The man raised his wand, and Tupper felt an invisible hand close around his throat. He couldn’t move at all, and from the muffled sounds to his left, Brinks was similarly impaired. Their captor stepped a little closer, and then looked past them to the entrance to the alley. “You will come with me. If you do so without protest, I will restore your voices when we have left the city. Nod if you understand.”

Suddenly, Tupper felt the invisible pressure ease slightly. Rage colored his vision for a moment—this had by far not been the first time he’d been manhandled by a wizard—but he had to play it smart for now. He nodded quickly, and apparently Brinks did the same.

“Good,” their captor said, lifting his wand slightly, and Tupper found he could move again. “We’ll go right out the main gate to the west. Make any sudden movements and I’ll crush you into dust. Now walk!” There was something strange in his voice, though. If Tupper didn’t know better, he would have thought it was surprise.

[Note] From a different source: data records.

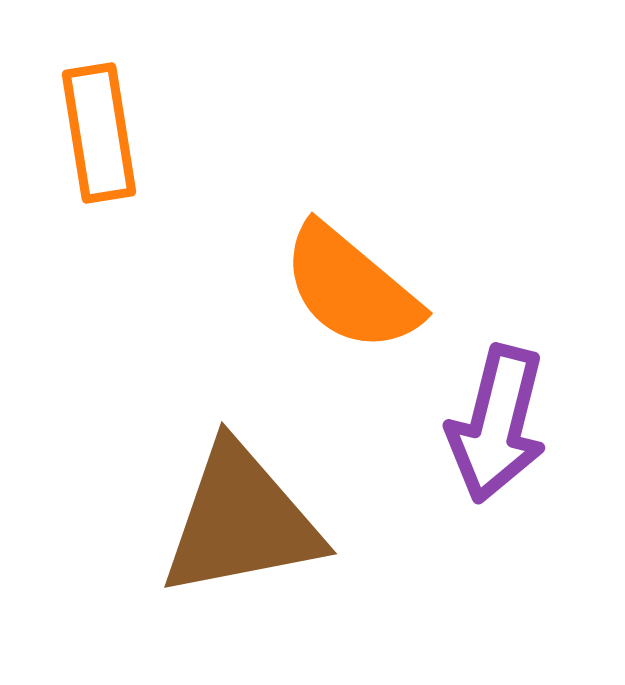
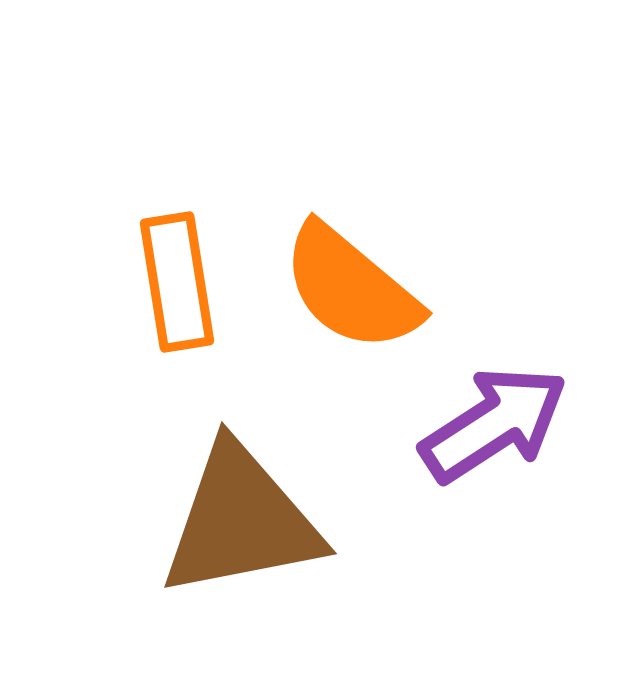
orange rectangle: moved 78 px right, 149 px down
purple arrow: moved 3 px left; rotated 137 degrees counterclockwise
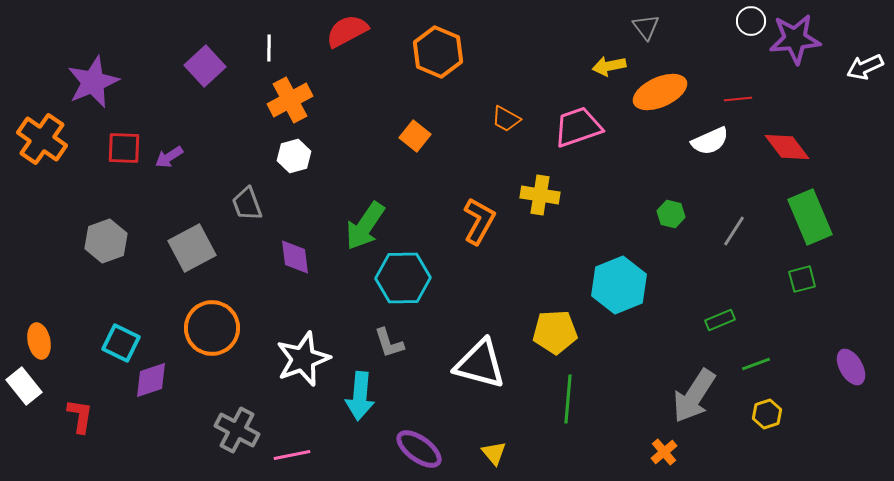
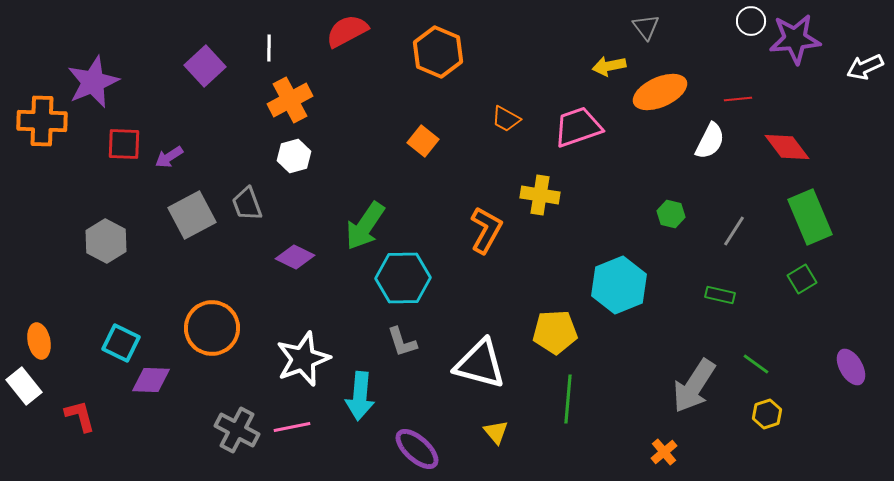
orange square at (415, 136): moved 8 px right, 5 px down
orange cross at (42, 139): moved 18 px up; rotated 33 degrees counterclockwise
white semicircle at (710, 141): rotated 39 degrees counterclockwise
red square at (124, 148): moved 4 px up
orange L-shape at (479, 221): moved 7 px right, 9 px down
gray hexagon at (106, 241): rotated 12 degrees counterclockwise
gray square at (192, 248): moved 33 px up
purple diamond at (295, 257): rotated 57 degrees counterclockwise
green square at (802, 279): rotated 16 degrees counterclockwise
green rectangle at (720, 320): moved 25 px up; rotated 36 degrees clockwise
gray L-shape at (389, 343): moved 13 px right, 1 px up
green line at (756, 364): rotated 56 degrees clockwise
purple diamond at (151, 380): rotated 21 degrees clockwise
gray arrow at (694, 396): moved 10 px up
red L-shape at (80, 416): rotated 24 degrees counterclockwise
purple ellipse at (419, 449): moved 2 px left; rotated 6 degrees clockwise
yellow triangle at (494, 453): moved 2 px right, 21 px up
pink line at (292, 455): moved 28 px up
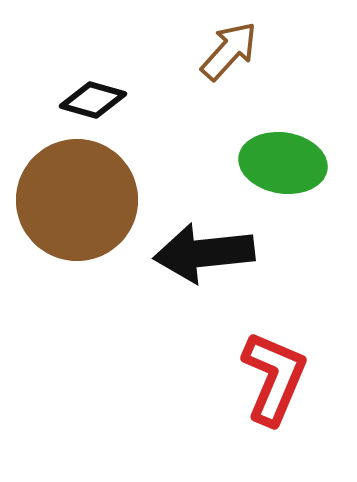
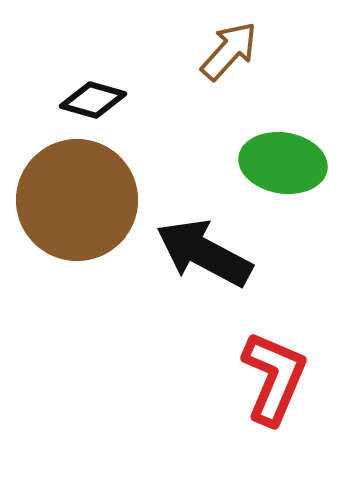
black arrow: rotated 34 degrees clockwise
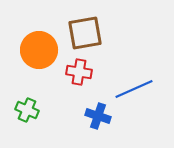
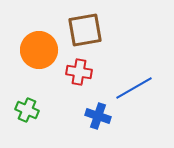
brown square: moved 3 px up
blue line: moved 1 px up; rotated 6 degrees counterclockwise
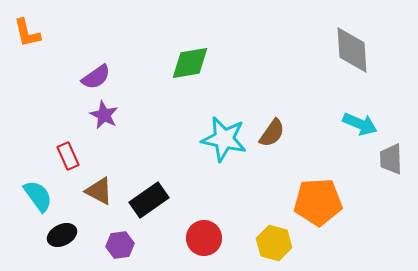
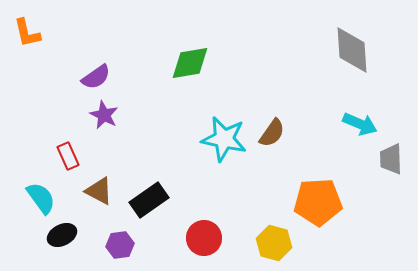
cyan semicircle: moved 3 px right, 2 px down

Tupper exchanged a harried glance with Brinks, who looked surprised and fearful. The man was using a spell to translate Old English to their own English, which was a simple enough incantation. Brinks had obviously caught on as well; not that either of them could do much about it. They started moving together, and the wizard urged them to slow down slightly, flicking his wand and giving them a brief magical choke as if a leash was being tugged. Looking just like any other local residents of Winchester, the three of them walked leisurely out onto the street, and turned right into the main thoroughfare. A few minutes later, they were within sight of Winchester’s western gates.

Who was this man? Why did he have any interest in them at all, and where was he taking them? Clearly, he wanted to stay hidden from the Muggles, as his wand was barely visible underneath his travelling cloak, but he had used magic in that alley. Anyone could have seen.

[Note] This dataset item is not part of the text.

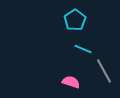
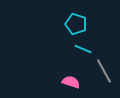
cyan pentagon: moved 1 px right, 4 px down; rotated 20 degrees counterclockwise
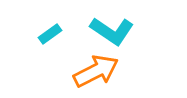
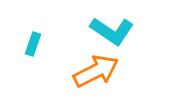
cyan rectangle: moved 17 px left, 10 px down; rotated 35 degrees counterclockwise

Tupper realized that this must have been before memory charms had been discovered. In this era, if someone discovered magic, they would have to be killed to make sure they never told anyone. He would have to convince this man, when his throat was working again, that he and Brinks were wizards, and that there would be no need to put them down.

As soon as they were out of the city, Tupper had expected the man to find some secluded place to talk, but their captor seemed interested only in taking them even further away. They walked down the road for another ten minutes at least, all the while with the hopes that the man might be willing to let them live growing fainter and fainter. Their throats were bound the whole time. Tupper could see Brinks casing the man as they walked, casting glances back at him every time they saw other travelers on the road, and was therefore distracted. Still, even if they could jump this wizard and take his wand, the spell on their throats wouldn’t dissipate. Removing a spell like that couldn’t be done nonverbally, and for all they knew, it could last for weeks!

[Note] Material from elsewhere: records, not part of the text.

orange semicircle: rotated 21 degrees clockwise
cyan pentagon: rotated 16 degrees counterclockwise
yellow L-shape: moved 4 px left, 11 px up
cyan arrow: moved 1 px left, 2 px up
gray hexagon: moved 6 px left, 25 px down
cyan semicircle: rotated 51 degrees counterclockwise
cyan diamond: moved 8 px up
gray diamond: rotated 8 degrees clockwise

Then, inexplicably, their captor prodded them to the left, off the road. There were bushes and trees downhill ahead of them, and he forced them right into the thick of it. Then, he waved his wand again and the pressure was gone! “Who are you? Why were you accosting Lord Kay’s servant?” He demanded suddenly.

Tupper fingered his throat briefly. It was still sore from the spell, and much larger than it should have been, but that was a different problem. “We asked him a few questions, and then left. I would hardly call that accosting. Besides, you were the one who forced us to come with you. I’d say we deserve to know who you are first.”

The man’s eyes flashed warningly, but then he seemed to change his mind. “Very well, if you will not answer, I will take you someplace more secure, and ask more directly.” He waved his wand again, and a long, sleekly carved broomstick rose out of the bushes. Another wave and Tupper and Brinks were moved around, back-to-back, with the rear of the broom between them. The wizard had effectively tied them to his broom. Wincing, Tupper knew what would come next.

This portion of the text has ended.